Students for International Development
Members of the Students for International Development club take part in the 27th annual Hunger Banquet on Saturday, Feb. 25.

BYU clubs raised over $16,000 at BYU’s 27th annual Hunger Banquet on Saturday, Feb. 25.

The proceeds will be donated to three organizations working to cater to the needs of refugees, according to the 27th Anniversary Hunger Banquet website.

“At first, we thought the proceeds would go just to one organization, but when everyone voted, it was a three way tie,” co-president of the Students for International Development club Laura Boyer said. “The awarded organizations were Women of the World, Catholic Community Services and Spice Kitchen.”

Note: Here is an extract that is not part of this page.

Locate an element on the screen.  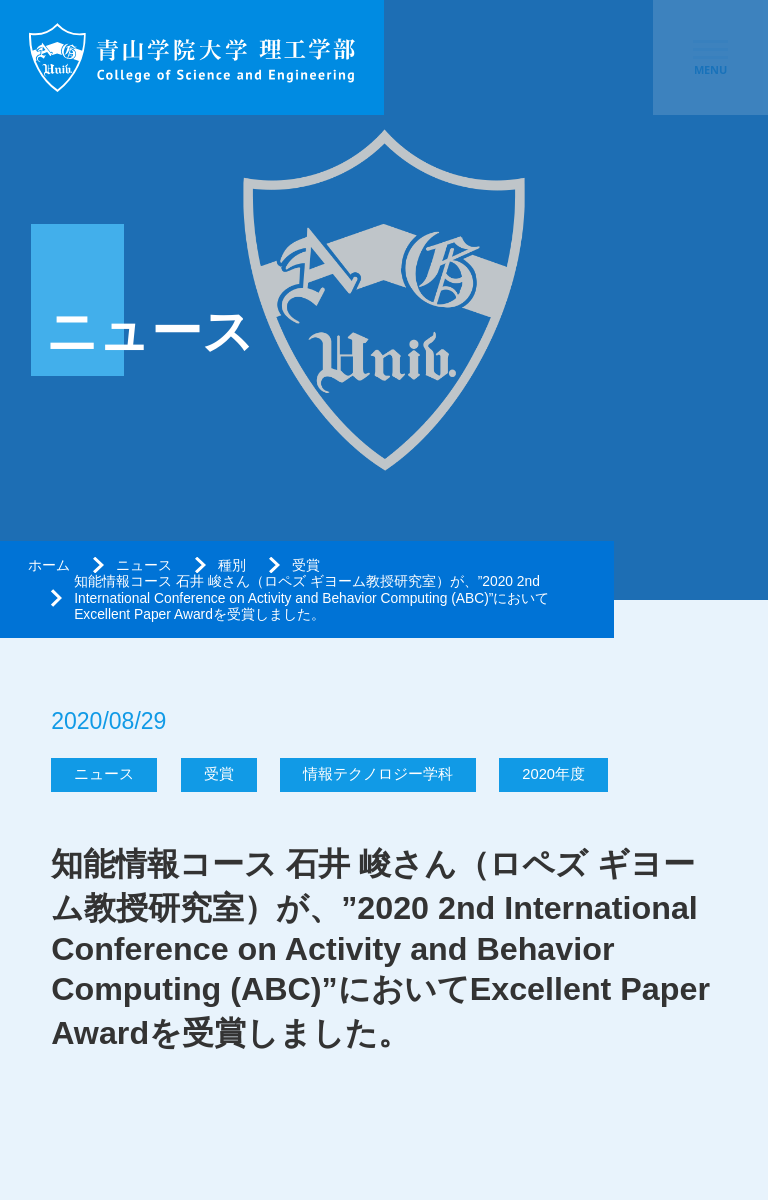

BYU dining services donated all of the food for the event and many on-campus groups, such as the Kennedy Center and the Ballard Center, provided funding and resources to help make the event happen. The Sorenson Legacy Foundation also pledged to match money raised on ticket sales.

Boyer, a political science major, said while raising money for these organizations was part of Students for International Development’s goal, the goal was two fold.

“Along with the goal to raise $16,000 for nonprofits in our community, we also wanted to impact students’ views on refugees and help students become more involved in their community,” Boyer said. “I like to think we did impact students. However, we will need to send out a survey to see how actions changed.”

There were also many people who volunteered at the banquet. Pre-management sophomore Isaac Banks decided to get involved with Students for International Development and volunteer at the Hunger Banquet because of his time spent living abroad.

Banks has lived in Mozambique, Brazil and Poland. His father also served two tours in Afghanistan as a member of the foreign service and was involved in the struggle for women’s rights within the country.

“Throughout the time I have spent abroad, I have gained a deep love and respect for all human beings independent of religion, culture, nationality or ethnicity,” Banks said. “We are all brothers and sisters and deserve the same happiness, security, prosperity and respect.”

Along with the dinner featuring first, second and third-class meals, the banquet also included music, dancing and a speech by Nathanael Molle from the association Singa France.

Molle talked about the ways people view those with refugees status. According to Molle, migrants are viewed as villains or those to be pitied. He said both of these perspectives can be dangerous, and said to view refugees as people instead of viewing them as those who hurt the economy or those who need pity.

“Overall, the event went really well,” Boyer said. “It was a really fun, well attended event. I believe (the Hunger Banquet) is a powerful event that has the potential to change students’ perspectives and inspire them to be more involved in their community.”